姫路市伊伝居にある桑原神社には姫路市最古の狛犬があります。
姫路市教育委員会の説明板には伊伝居や神社の由緒、狛犬が説明されています。
伊伝居について整理すると次のようになると思います。
明治以前は「井出」または「出井」と書き、水が豊富な地域で、天皇家の荘園だった。
随願寺に白河法皇が御幸されたとき(康和5年 / 1103年)には仮殿が造営されたことがあった(増位随願寺旧記)。
元徳元年(1329)に、洪水で随願寺は白国山に移った(峯相記)。
住吉神社が現在の桑原神社となったと考えられる(飾磨群誌)。
桑原神社の狛犬は約250年前の明和元年の姫路市最古のものです。
姫路市の狛犬の古さランキングのベスト5は次のようになります。
- 伊伝居・桑原神社(明和元年 / 1764年)
- 小坂・菅原神社内金刀比羅神社(天明4年 / 1784年)
- 青山・稲岡神社(寛政2年 / 1790年)
- 林田・祝田神社(寛政3年 / 1791年)
- 英賀宮・英賀神社(寛政6年 / 1794年)
桑原神社の狛犬のタイプは江戸狛犬だそうで、江戸系統の狛犬がここにあるのは謎だそうです。

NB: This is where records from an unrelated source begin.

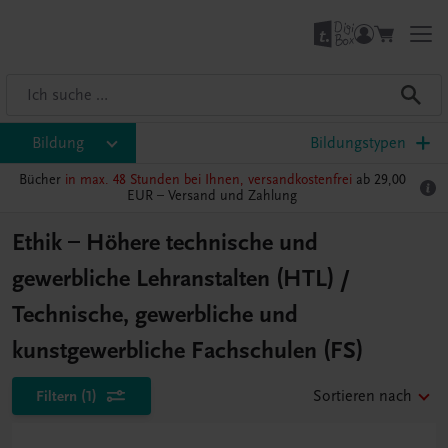
Bildung
Bildungstypen
Bücher
in max. 48 Stunden bei Ihnen, versandkostenfrei
ab 29,00
EUR –
Versand und Zahlung
Ethik – Höhere technische und
gewerbliche Lehranstalten (HTL) /
Technische, gewerbliche und
kunstgewerbliche Fachschulen (FS)
Filtern
(1)
Sortieren nach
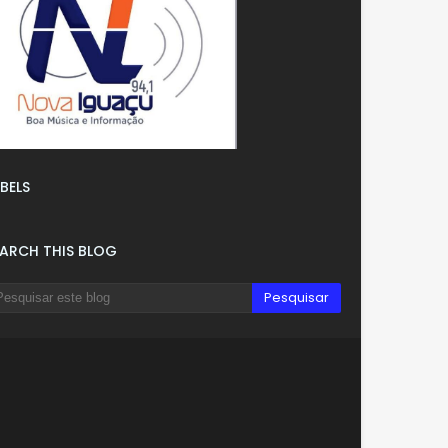
BELS
EARCH THIS BLOG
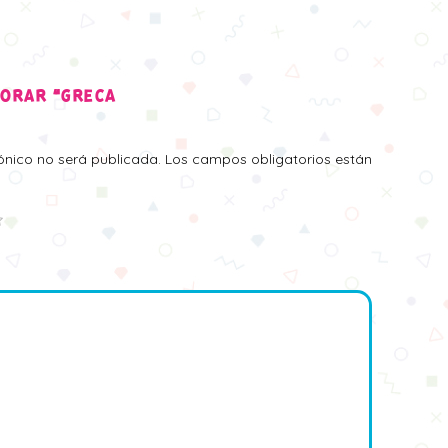
LORAR “GRECA
rónico no será publicada.
Los campos obligatorios están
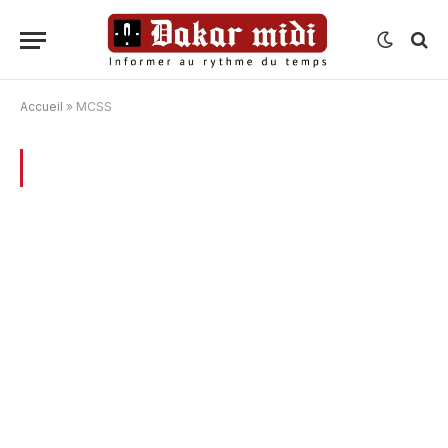
Accueil
»
MCSS
BROWSING:
MCSS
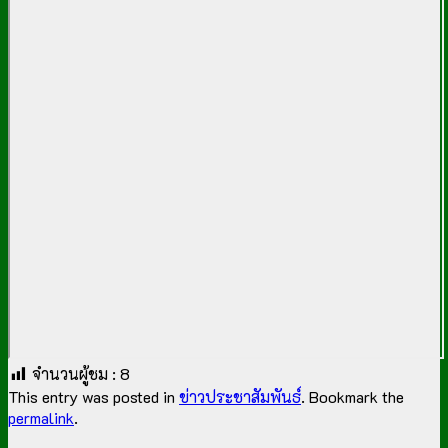
จำนวนผู้ชม :
8
This entry was posted in
ข่าวประชาสัมพันธ์
. Bookmark the
permalink
.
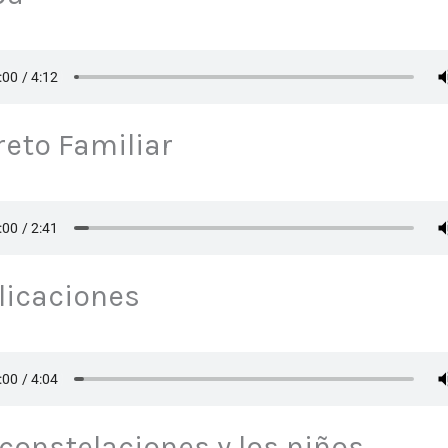
reto Familiar
licaciones
 constelaciones y los niños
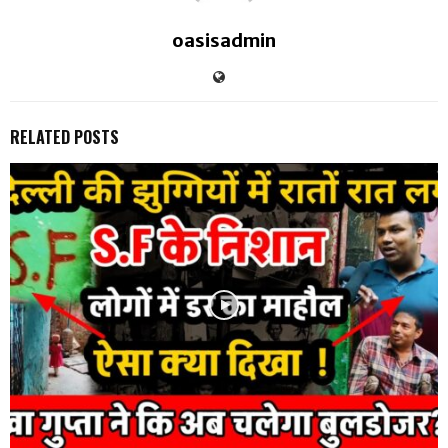
oasisadmin
RELATED POSTS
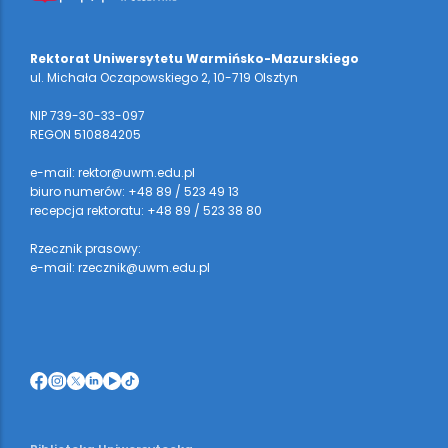
Rektorat Uniwersytetu Warmińsko-Mazurskiego
ul. Michała Oczapowskiego 2, 10-719 Olsztyn
NIP 739-30-33-097
REGON 510884205
e-mail: rektor@uwm.edu.pl
biuro numerów: +48 89 / 523 49 13
recepcja rektoratu: +48 89 / 523 38 80
Rzecznik prasowy:
e-mail: rzecznik@uwm.edu.pl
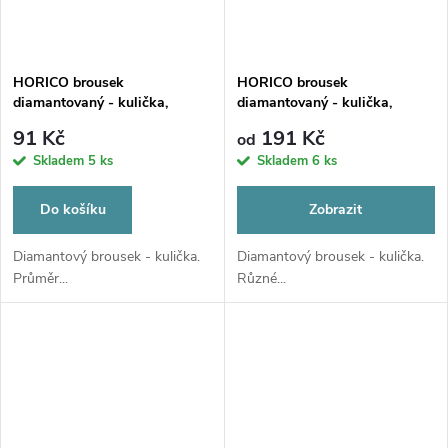
HORICO brousek
HORICO brousek
diamantovaný - kulička,
diamantovaný - kulička,
FGS002016
W001
91 Kč
191 Kč
od
Skladem
5 ks
Skladem
6 ks
Do košíku
Zobrazit
Diamantový brousek - kulička.
Diamantový brousek - kulička.
Průměr...
Různé...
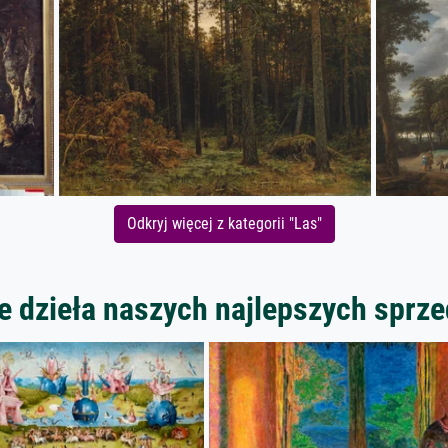
Odkryj więcej z kategorii "Las"
 dzieła naszych najlepszych spr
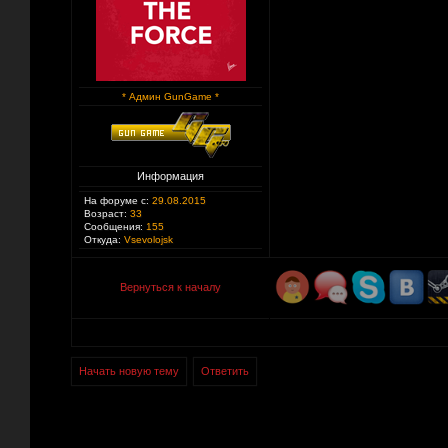
* Админ GunGame *
Информация
На форуме с:
29.08.2015
Возраст:
33
Сообщения:
155
Откуда:
Vsevolojsk
Вернуться к началу
Начать новую тему
Ответить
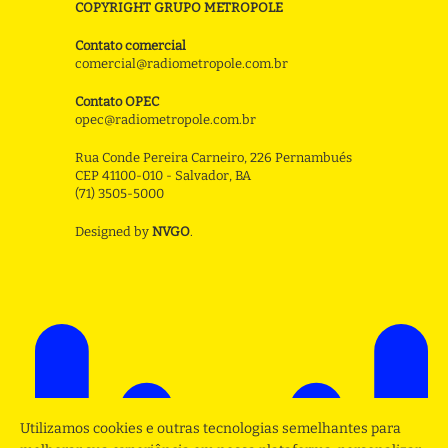
COPYRIGHT GRUPO METROPOLE
Contato comercial
comercial@radiometropole.com.br
Contato OPEC
opec@radiometropole.com.br
Rua Conde Pereira Carneiro, 226 Pernambués
CEP 41100-010 - Salvador, BA
(71) 3505-5000
Designed by
NVGO
.
Utilizamos cookies e outras tecnologias semelhantes para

姫路市には他にも大阪狛犬、尾道狛犬、伊部狛犬があり、姫路独特の狛犬もあるとのことです。
大阪狛犬:英賀神社、津田天満神社、魚吹八幡神社など
尾道狛犬:恵美酒宮
伊部狛犬:新次神社、梛神社
姫路独特:菅原神社内金刀比羅神社、稲岡神社、蒲田神社
大阪狛犬は大阪に狛犬を作る専門店があって、そこから購入して神社に奉納されたようです。
尾道狛犬や伊部狛犬は北前船で運ばれたといいます。
江戸時代の狛犬も商流や物流がビジネスのキーになっていたのですね。
でも、姫路独特狛犬もあります。姫路独特狛犬は奉納された時期が古く、大部分が夢前川流域の神社に置かれてあり、姿・形に共通のものがあるそうです。
これは、夢前川に近いところに住んでいた職人が、見たこともない狛犬の製作を頼まれ、クライアントの話を聞きながら、自分のオリジナルな想像も加えて創り上げた狛犬と思いたいです。
本記事は姫路市教育委員会の文化財見学シリーズ「『狛犬』をたずねて」を参考にさせていただきました。